Saved data entries:
*** Block opens ***

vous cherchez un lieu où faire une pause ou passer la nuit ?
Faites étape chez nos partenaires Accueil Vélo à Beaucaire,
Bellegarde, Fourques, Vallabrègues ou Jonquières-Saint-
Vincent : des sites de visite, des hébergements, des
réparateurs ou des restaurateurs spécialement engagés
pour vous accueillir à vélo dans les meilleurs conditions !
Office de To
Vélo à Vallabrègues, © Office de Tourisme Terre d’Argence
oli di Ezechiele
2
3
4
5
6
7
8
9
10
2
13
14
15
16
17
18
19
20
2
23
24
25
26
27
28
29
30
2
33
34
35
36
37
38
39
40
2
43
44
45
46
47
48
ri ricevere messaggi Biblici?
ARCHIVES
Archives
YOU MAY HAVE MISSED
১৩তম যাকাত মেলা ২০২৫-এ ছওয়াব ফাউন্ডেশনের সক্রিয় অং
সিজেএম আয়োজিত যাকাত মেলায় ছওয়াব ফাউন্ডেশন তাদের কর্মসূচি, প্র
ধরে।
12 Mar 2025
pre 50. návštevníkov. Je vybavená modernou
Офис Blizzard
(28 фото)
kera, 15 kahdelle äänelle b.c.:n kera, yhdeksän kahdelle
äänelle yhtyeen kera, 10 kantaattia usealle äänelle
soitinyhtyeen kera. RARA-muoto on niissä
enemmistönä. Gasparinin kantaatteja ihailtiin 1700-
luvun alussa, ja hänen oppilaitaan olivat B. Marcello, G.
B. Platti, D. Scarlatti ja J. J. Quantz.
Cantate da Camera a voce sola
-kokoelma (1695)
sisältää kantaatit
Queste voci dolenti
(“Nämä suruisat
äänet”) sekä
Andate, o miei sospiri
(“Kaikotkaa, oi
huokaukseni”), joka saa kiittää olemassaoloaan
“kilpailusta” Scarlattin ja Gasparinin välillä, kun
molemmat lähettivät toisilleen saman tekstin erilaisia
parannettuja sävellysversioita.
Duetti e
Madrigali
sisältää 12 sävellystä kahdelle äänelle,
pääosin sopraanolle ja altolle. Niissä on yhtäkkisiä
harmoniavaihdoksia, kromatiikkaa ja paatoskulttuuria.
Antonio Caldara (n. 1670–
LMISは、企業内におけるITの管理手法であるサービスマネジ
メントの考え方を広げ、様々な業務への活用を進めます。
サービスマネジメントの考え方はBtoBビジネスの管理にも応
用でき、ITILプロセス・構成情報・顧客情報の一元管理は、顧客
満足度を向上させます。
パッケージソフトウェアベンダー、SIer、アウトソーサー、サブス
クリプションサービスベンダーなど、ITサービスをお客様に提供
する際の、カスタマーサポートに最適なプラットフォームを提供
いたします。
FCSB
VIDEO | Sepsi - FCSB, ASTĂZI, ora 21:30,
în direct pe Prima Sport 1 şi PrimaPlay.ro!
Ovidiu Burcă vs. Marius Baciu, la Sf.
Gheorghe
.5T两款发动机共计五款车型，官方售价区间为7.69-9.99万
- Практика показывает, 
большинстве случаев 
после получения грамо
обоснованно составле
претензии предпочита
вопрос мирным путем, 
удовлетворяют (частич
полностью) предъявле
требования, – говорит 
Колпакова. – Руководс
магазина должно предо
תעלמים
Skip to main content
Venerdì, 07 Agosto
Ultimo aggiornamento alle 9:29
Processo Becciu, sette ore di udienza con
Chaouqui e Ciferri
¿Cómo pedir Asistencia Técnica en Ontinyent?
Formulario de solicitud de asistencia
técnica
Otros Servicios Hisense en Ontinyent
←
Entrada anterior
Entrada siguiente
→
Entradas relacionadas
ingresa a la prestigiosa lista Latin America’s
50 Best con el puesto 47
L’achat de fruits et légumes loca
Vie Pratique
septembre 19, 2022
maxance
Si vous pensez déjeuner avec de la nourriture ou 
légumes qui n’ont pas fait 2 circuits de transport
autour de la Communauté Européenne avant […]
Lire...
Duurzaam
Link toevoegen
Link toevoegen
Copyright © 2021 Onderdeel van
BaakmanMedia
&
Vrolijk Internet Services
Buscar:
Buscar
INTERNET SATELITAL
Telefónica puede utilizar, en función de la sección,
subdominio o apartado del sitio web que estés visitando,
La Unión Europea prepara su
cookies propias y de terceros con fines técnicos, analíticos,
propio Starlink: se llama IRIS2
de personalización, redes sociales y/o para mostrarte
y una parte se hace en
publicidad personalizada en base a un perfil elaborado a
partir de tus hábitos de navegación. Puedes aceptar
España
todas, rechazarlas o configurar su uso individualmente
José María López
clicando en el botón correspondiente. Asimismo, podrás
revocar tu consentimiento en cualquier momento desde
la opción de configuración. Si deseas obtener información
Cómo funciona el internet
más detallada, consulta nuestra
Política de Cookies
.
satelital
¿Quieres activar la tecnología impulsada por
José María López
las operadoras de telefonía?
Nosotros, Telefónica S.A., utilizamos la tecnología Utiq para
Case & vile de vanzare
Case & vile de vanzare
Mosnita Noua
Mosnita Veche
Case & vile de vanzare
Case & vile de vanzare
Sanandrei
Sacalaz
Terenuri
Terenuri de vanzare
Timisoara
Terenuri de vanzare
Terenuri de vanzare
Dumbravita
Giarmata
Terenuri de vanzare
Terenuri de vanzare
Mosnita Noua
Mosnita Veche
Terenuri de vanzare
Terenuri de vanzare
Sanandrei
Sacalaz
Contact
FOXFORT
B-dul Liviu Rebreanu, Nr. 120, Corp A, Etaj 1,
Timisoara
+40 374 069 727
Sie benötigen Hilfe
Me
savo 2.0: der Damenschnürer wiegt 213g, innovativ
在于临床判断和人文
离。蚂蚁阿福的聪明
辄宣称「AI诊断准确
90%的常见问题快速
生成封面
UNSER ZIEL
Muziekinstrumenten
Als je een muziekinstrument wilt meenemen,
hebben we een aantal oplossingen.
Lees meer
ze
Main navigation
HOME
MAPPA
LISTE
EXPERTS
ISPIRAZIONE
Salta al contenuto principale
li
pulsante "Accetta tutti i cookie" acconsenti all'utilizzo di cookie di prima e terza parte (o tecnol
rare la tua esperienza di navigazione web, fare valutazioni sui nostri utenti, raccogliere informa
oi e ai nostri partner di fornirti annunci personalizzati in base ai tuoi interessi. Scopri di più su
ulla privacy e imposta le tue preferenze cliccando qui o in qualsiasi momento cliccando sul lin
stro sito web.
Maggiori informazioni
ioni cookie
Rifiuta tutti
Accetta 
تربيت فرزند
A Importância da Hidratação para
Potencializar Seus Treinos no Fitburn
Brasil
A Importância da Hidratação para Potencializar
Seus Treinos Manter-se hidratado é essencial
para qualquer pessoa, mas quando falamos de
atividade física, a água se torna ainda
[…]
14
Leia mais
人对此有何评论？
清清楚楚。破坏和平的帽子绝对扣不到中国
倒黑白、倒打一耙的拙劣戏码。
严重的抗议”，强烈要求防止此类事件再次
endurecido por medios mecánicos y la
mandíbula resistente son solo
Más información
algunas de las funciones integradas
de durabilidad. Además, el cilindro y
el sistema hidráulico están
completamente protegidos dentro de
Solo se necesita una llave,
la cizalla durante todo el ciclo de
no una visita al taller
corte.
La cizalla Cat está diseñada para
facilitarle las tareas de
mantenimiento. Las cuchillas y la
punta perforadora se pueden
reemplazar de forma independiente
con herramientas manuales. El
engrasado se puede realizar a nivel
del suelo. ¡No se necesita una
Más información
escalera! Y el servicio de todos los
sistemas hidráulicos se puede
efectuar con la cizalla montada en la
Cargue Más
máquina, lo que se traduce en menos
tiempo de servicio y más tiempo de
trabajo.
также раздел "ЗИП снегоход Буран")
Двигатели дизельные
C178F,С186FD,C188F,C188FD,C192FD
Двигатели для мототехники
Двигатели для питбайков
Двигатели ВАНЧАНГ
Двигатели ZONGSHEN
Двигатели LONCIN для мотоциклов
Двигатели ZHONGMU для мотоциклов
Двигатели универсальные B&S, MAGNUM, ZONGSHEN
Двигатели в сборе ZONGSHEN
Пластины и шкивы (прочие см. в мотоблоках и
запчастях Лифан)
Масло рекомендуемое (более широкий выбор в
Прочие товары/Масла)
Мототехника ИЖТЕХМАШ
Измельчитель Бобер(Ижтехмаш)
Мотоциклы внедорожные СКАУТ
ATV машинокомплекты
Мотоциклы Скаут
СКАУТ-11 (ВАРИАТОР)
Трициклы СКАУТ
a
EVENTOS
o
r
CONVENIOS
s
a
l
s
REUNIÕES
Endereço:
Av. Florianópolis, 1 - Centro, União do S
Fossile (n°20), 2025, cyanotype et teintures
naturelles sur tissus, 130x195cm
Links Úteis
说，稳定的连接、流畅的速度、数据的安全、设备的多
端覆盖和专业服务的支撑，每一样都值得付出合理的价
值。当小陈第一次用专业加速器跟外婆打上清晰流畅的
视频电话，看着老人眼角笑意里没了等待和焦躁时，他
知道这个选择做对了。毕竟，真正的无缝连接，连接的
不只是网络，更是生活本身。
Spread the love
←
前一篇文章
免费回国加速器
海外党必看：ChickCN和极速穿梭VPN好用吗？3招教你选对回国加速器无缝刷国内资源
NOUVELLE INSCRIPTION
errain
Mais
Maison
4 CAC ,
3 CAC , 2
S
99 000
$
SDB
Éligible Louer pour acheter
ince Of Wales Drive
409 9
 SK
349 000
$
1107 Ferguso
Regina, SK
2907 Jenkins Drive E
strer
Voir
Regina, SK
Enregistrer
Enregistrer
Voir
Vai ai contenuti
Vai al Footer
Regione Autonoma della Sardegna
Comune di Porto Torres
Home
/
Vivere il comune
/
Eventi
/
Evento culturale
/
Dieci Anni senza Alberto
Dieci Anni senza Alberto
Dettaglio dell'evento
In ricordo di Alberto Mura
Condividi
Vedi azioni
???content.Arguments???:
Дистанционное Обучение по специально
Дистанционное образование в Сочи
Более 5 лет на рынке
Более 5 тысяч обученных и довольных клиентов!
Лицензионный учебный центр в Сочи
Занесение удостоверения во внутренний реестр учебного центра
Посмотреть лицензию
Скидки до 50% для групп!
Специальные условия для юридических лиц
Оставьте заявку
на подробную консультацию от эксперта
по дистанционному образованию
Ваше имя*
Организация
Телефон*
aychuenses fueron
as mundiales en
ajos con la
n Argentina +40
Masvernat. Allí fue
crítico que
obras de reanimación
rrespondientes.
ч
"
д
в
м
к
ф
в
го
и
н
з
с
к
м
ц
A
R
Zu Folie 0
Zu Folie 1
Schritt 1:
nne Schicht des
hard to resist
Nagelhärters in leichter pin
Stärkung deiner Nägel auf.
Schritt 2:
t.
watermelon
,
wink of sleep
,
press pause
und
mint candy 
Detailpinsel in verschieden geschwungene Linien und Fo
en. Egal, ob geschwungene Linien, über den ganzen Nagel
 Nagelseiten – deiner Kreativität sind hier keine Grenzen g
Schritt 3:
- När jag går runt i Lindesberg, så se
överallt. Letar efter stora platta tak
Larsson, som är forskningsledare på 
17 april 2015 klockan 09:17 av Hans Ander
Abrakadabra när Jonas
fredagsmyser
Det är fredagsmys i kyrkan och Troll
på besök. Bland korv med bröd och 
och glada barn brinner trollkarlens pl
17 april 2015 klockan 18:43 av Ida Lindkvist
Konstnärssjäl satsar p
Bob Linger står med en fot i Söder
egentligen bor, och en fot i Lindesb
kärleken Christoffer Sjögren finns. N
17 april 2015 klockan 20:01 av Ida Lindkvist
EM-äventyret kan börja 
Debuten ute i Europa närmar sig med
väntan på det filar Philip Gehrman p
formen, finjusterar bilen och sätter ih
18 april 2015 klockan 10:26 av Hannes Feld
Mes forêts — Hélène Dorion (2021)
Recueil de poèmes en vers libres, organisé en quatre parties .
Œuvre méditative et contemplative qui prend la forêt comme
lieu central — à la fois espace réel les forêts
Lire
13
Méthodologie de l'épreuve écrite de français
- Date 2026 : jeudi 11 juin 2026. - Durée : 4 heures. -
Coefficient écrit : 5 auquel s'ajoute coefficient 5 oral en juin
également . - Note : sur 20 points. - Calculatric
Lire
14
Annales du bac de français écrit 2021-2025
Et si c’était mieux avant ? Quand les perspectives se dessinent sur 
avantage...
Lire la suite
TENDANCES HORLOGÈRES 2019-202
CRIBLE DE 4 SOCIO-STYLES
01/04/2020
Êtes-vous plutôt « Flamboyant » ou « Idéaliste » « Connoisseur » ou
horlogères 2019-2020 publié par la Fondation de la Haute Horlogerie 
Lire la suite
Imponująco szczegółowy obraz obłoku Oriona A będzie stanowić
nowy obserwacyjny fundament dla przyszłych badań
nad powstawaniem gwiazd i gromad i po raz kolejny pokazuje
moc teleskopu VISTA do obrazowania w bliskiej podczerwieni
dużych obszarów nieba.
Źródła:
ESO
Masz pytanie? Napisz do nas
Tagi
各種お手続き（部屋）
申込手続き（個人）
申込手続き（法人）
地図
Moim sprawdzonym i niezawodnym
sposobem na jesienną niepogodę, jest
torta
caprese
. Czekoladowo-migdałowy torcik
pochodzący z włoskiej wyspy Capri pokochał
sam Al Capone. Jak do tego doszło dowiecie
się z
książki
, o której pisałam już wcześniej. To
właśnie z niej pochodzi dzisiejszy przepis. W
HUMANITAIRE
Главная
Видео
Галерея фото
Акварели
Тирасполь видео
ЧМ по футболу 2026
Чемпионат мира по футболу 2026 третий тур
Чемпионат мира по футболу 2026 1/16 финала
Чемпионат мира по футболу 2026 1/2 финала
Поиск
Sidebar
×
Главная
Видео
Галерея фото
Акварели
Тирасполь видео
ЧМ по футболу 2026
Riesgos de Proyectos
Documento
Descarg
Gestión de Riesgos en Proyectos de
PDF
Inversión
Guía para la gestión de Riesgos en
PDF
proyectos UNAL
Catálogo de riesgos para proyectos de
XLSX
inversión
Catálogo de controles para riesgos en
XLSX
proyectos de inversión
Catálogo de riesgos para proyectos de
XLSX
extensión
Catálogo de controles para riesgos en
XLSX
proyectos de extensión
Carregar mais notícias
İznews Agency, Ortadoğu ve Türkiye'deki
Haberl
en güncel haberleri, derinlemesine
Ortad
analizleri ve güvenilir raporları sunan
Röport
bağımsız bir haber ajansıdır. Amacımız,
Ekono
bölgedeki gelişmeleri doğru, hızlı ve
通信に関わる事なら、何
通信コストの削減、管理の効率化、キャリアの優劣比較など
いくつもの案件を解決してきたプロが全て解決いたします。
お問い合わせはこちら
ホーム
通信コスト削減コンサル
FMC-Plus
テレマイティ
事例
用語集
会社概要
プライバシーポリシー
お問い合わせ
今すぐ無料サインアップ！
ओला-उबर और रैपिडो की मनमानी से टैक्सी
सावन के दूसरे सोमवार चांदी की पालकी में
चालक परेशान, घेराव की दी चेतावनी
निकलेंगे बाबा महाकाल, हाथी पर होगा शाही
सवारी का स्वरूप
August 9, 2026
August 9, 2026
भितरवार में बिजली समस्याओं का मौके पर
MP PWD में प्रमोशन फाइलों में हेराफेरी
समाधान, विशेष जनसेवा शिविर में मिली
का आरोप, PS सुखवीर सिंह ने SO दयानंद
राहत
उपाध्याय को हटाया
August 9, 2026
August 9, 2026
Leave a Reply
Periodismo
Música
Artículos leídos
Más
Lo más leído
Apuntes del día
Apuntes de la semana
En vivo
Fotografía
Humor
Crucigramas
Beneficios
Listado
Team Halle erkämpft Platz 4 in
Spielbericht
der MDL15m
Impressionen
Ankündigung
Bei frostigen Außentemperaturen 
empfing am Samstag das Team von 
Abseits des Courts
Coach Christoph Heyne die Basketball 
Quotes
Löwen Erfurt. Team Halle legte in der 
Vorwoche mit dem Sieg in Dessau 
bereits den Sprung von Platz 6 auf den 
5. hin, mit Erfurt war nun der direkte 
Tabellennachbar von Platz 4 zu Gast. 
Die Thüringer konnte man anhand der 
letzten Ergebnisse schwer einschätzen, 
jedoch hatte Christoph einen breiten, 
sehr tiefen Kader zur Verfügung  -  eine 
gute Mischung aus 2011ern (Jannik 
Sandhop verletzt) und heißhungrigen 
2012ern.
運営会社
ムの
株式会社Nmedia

*** Block closes ***

REQUIREMENT – Identify every line above that includes the word "Potencializar", and show those lines.

WRITTEN RESPONSE –
Potencializar Seus Treinos no Fitburn
A Importância da Hidratação para Potencializar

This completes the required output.